_EXERCISE:_ Would you return exactly the lines below from the line with "Ähnliche Artikel" through the line with "不調を引き起こす場合があります。実践の際には、必ず自身の体", both included, and nothing else, leaving out the pictures?

-- SUPPLIED ENTRIES follows --

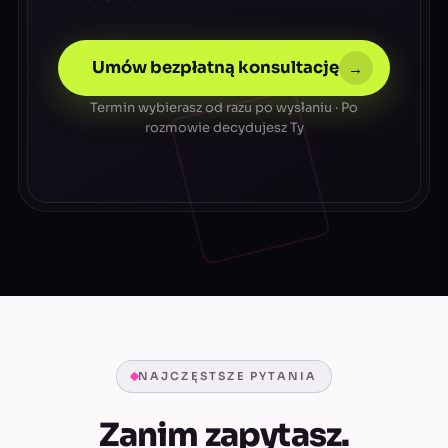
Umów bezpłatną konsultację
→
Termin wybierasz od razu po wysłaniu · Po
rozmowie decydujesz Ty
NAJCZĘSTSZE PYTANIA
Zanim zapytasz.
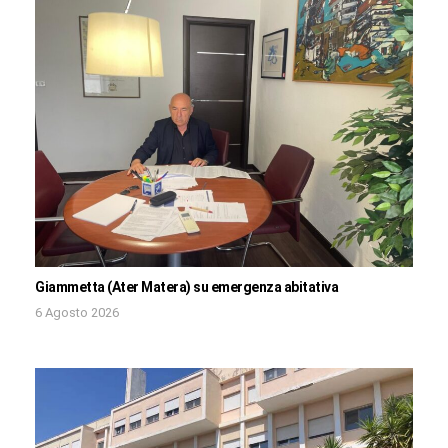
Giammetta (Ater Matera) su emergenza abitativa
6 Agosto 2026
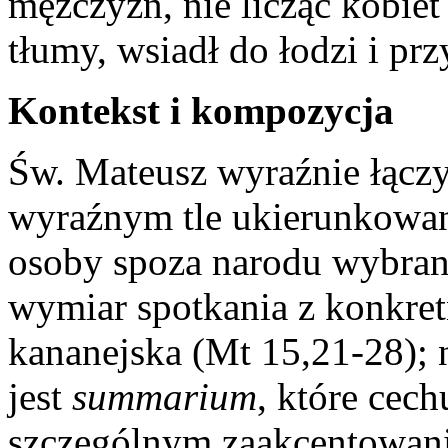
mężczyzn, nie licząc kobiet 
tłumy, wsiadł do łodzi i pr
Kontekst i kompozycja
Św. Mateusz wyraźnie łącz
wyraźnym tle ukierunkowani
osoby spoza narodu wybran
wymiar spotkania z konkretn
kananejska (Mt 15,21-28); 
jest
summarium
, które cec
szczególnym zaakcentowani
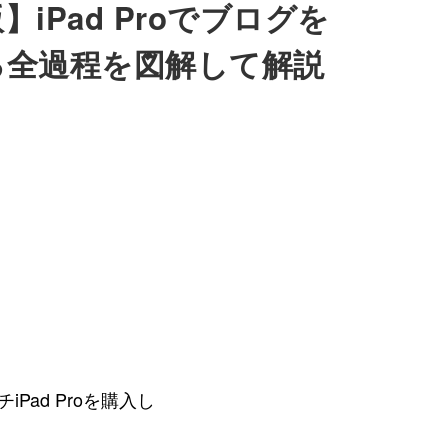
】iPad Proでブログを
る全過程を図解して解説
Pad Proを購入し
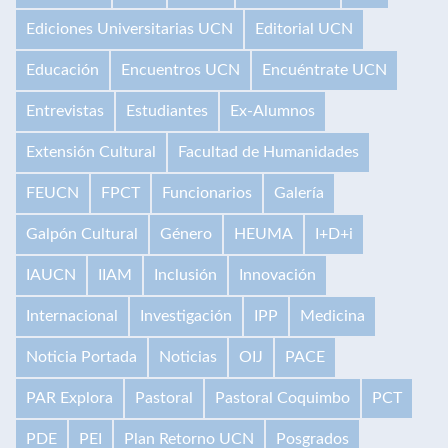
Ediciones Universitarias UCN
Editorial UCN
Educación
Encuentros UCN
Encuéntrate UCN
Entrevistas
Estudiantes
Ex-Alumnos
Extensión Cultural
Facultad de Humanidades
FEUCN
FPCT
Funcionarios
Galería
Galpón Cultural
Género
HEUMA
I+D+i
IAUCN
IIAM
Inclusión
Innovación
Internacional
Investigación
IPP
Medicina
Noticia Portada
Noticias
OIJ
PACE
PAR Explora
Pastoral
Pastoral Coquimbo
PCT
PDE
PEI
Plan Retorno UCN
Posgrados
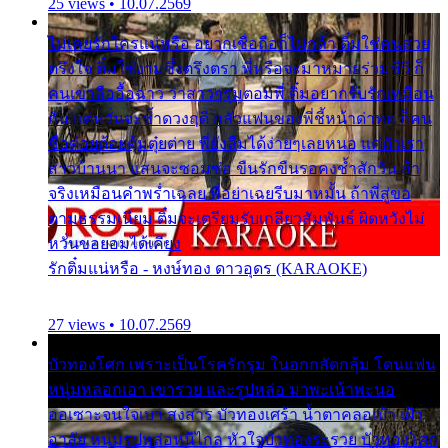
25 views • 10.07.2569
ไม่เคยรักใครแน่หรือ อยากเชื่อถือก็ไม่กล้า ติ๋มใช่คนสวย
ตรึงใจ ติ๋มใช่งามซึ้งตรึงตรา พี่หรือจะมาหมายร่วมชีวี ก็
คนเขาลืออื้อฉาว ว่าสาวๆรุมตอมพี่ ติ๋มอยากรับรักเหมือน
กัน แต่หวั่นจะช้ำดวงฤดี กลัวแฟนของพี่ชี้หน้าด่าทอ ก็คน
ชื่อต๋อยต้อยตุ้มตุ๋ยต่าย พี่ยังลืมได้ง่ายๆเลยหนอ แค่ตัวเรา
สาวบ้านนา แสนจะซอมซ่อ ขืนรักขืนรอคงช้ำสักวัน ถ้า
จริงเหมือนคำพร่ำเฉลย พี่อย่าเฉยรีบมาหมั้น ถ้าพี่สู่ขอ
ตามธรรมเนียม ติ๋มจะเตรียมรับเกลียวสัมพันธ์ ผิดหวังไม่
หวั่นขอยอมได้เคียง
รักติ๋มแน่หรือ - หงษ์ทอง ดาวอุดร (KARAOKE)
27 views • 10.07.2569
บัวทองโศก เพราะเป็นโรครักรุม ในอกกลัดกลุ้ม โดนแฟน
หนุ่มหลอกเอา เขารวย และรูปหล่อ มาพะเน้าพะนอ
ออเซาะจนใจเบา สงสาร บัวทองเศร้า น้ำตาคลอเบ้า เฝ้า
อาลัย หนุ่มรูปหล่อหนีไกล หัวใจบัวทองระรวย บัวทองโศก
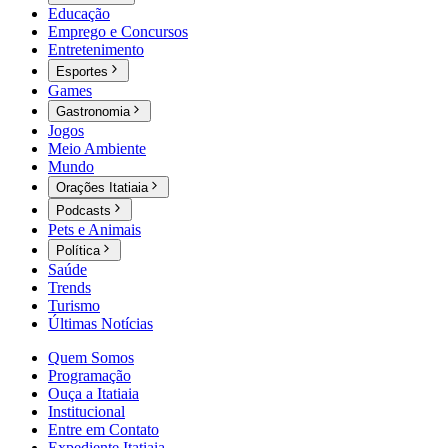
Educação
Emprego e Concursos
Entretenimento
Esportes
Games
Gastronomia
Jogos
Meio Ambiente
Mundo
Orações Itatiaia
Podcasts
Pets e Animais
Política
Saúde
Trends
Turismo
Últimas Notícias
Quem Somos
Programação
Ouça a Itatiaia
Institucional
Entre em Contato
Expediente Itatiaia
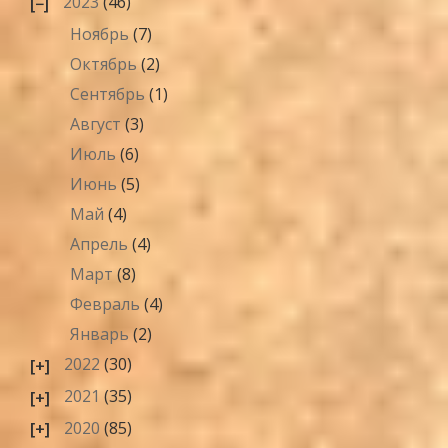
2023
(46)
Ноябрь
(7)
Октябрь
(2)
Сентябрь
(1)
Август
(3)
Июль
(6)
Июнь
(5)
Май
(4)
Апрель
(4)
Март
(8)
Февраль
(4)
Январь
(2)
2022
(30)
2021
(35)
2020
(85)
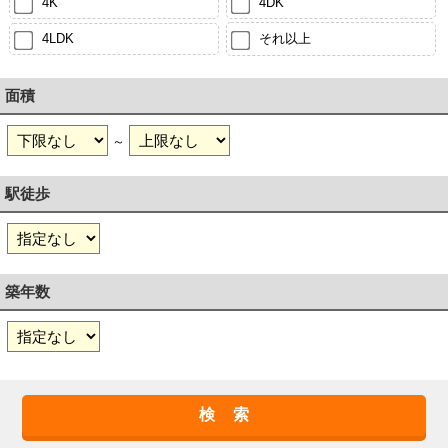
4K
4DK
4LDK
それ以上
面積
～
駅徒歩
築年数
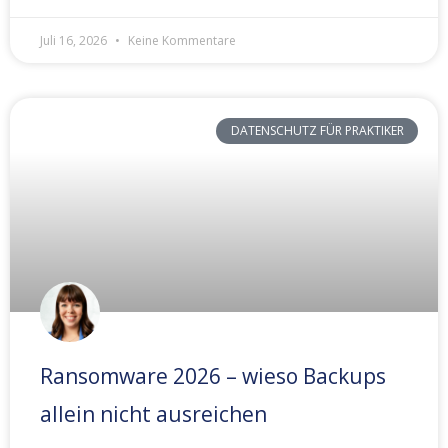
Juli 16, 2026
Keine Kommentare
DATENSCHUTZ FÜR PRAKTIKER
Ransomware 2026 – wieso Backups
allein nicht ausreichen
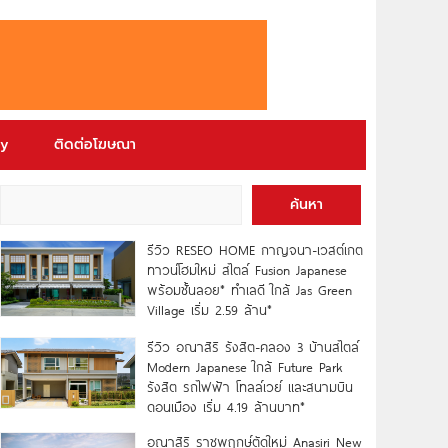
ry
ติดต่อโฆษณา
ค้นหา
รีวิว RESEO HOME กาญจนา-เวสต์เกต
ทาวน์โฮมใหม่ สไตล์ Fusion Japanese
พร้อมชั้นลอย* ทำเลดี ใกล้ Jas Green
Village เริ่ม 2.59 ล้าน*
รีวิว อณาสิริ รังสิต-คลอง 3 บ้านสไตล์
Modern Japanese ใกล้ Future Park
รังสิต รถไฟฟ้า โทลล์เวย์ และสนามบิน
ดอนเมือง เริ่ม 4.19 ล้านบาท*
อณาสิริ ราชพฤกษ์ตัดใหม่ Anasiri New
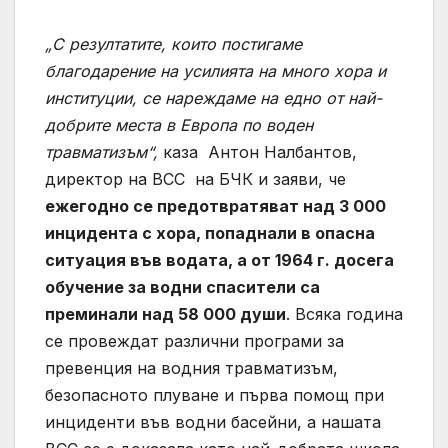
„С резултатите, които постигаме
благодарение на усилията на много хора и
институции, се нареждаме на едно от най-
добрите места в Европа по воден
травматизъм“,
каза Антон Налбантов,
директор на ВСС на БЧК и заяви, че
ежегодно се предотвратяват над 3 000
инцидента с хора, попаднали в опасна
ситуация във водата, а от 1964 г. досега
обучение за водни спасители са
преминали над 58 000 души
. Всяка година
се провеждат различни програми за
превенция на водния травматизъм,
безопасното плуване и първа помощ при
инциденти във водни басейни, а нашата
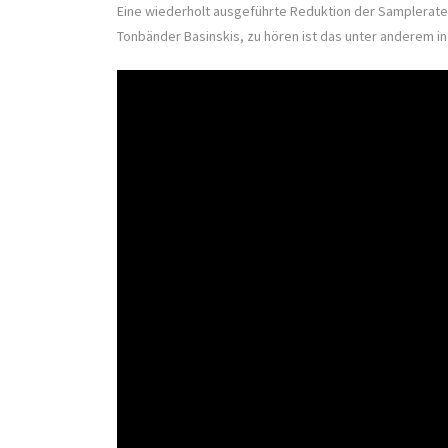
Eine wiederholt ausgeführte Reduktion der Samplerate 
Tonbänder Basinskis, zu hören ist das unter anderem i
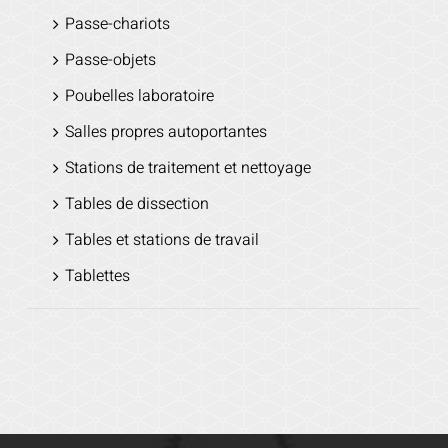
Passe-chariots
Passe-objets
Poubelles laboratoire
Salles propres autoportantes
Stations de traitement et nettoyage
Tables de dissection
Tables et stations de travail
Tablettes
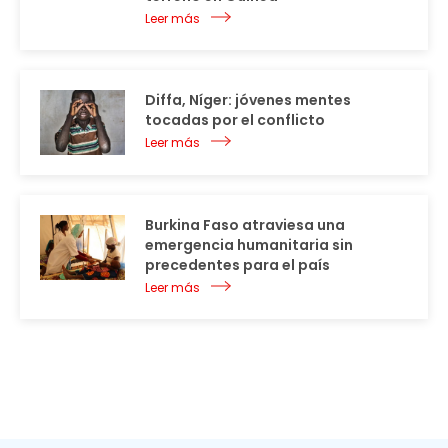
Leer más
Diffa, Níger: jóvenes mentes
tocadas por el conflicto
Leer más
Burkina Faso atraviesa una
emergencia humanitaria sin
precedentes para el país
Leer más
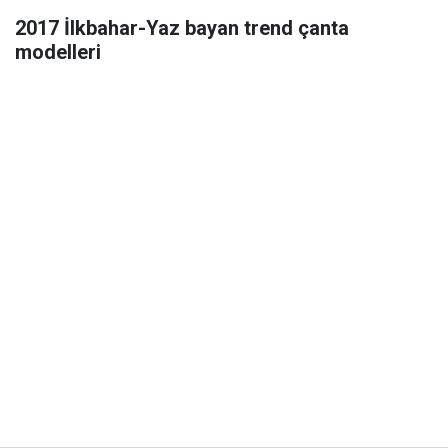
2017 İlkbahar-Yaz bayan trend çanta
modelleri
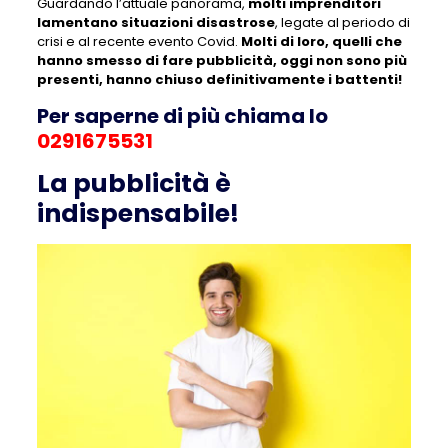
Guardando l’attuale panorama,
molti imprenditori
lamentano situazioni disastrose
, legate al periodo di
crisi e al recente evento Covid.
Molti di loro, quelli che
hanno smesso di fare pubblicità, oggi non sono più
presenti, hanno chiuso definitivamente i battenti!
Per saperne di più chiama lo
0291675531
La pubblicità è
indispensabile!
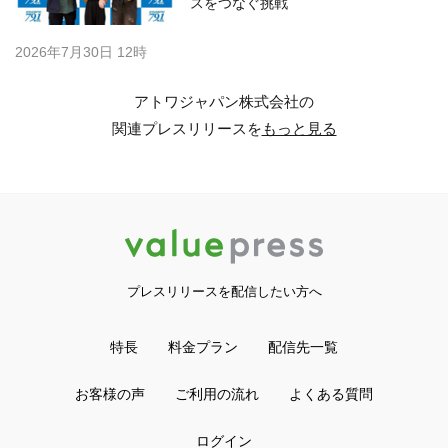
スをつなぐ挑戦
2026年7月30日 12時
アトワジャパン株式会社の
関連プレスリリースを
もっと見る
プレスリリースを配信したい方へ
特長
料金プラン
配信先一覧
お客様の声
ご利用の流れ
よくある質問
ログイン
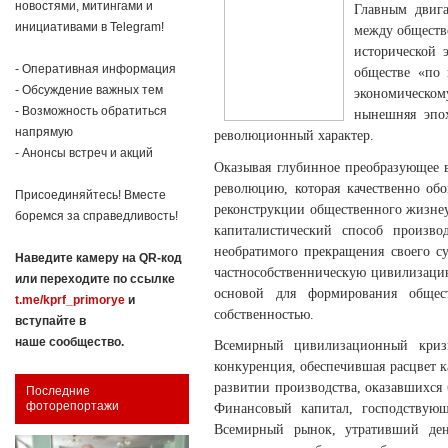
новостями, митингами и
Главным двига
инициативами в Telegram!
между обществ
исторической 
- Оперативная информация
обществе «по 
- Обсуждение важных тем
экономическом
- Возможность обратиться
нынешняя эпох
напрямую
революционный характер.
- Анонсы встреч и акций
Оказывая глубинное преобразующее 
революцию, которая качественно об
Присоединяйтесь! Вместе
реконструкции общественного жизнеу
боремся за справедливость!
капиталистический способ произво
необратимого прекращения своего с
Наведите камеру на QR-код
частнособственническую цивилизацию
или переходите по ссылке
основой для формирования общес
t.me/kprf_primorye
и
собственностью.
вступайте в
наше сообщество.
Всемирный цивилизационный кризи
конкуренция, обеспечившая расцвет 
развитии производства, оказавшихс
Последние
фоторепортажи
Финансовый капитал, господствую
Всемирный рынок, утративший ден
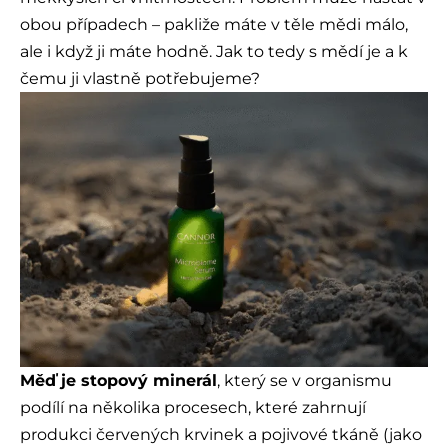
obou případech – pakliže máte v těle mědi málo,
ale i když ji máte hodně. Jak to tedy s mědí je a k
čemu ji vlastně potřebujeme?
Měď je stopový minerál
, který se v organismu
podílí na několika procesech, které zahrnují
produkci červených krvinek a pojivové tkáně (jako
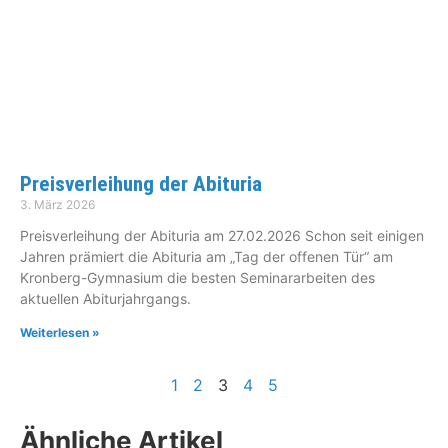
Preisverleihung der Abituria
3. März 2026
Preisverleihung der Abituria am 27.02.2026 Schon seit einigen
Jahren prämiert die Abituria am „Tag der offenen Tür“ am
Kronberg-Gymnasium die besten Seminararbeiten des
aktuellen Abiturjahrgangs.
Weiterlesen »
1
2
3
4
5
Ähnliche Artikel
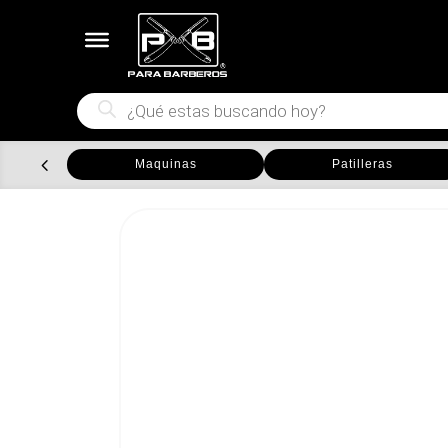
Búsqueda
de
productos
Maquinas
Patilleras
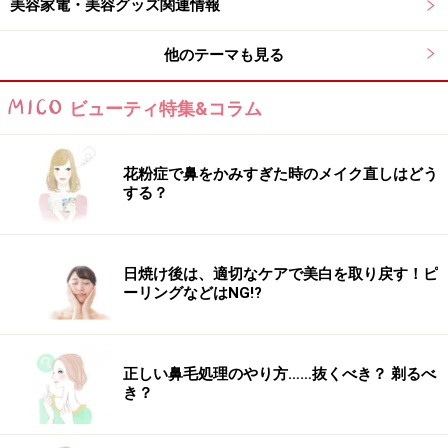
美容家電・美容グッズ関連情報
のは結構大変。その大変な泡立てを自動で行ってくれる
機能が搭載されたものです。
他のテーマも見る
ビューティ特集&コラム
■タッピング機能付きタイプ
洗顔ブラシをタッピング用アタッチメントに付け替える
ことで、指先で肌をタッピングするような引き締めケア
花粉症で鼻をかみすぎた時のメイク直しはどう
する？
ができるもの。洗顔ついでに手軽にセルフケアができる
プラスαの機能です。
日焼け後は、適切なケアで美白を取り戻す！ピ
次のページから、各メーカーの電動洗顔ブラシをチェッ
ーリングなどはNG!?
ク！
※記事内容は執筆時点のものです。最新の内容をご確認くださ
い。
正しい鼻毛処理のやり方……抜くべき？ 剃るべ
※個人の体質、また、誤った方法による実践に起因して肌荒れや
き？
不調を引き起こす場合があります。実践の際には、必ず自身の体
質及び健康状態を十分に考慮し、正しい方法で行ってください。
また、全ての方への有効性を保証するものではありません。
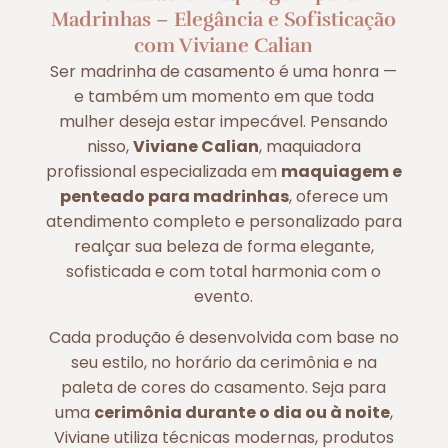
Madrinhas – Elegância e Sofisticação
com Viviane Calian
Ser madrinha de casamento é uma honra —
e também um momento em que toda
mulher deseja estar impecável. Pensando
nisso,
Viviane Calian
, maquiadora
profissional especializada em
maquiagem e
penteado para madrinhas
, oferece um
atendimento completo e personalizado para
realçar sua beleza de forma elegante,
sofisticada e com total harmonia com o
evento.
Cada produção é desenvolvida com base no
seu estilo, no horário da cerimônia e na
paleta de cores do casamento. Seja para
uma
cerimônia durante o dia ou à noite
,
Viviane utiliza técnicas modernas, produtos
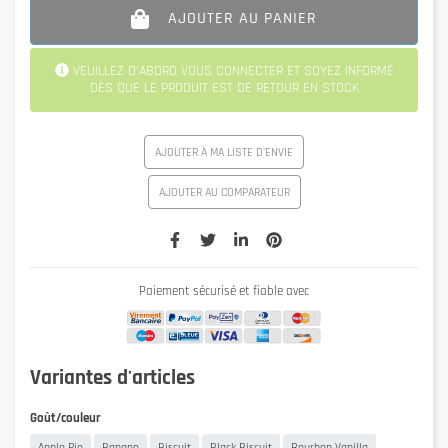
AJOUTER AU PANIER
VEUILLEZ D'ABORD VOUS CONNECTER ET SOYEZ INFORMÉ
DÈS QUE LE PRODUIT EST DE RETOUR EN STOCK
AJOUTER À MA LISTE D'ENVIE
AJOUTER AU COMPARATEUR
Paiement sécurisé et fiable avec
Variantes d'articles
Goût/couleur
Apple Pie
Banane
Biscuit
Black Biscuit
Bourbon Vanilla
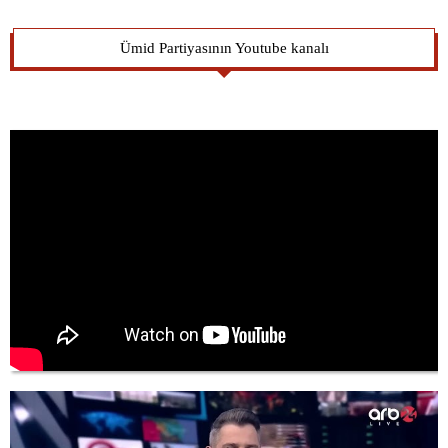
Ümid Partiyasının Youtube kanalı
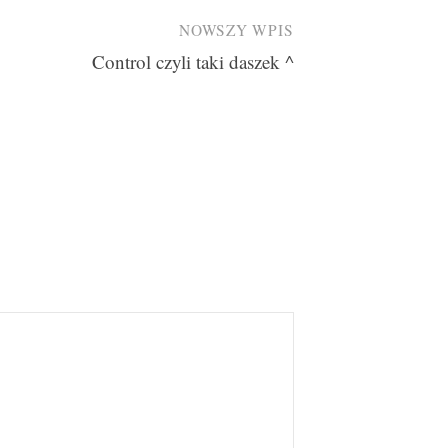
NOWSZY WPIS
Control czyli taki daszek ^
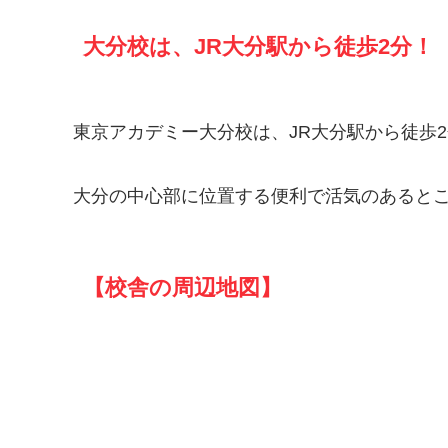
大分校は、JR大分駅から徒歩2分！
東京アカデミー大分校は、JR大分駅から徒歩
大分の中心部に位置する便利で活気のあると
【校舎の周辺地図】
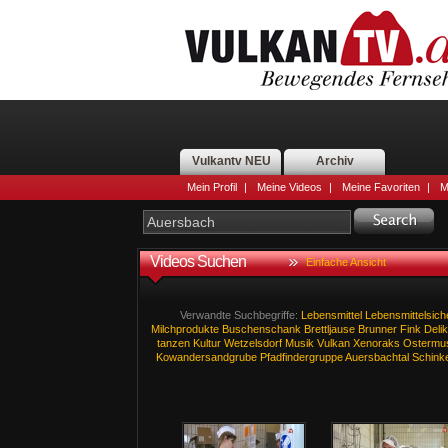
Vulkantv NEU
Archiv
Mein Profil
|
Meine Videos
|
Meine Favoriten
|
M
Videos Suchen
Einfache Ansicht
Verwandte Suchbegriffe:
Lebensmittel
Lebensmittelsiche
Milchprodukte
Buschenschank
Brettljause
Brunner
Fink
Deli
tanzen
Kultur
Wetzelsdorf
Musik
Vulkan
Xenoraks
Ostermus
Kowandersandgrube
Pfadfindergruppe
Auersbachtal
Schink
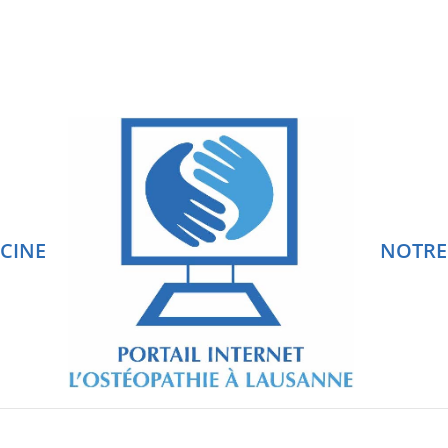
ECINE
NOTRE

-- SUPPLIED ENTRIES concluded --

_EXPECTED OUTPUT:_
Ähnliche Artikel
Búsqueda
de
productos
Maquinas
Patilleras
美容家電・美容グッズ関連情報
のは結構大変。その大変な泡立てを自動で行ってくれる
機能が搭載されたものです。
他のテーマも見る
ビューティ特集&コラム
■タッピング機能付きタイプ
洗顔ブラシをタッピング用アタッチメントに付け替える
ことで、指先で肌をタッピングするような引き締めケア
花粉症で鼻をかみすぎた時のメイク直しはどう
する？
ができるもの。洗顔ついでに手軽にセルフケアができる
プラスαの機能です。
日焼け後は、適切なケアで美白を取り戻す！ピ
次のページから、各メーカーの電動洗顔ブラシをチェッ
ーリングなどはNG!?
ク！
※記事内容は執筆時点のものです。最新の内容をご確認くださ
い。
正しい鼻毛処理のやり方……抜くべき？ 剃るべ
※個人の体質、また、誤った方法による実践に起因して肌荒れや
き？
不調を引き起こす場合があります。実践の際には、必ず自身の体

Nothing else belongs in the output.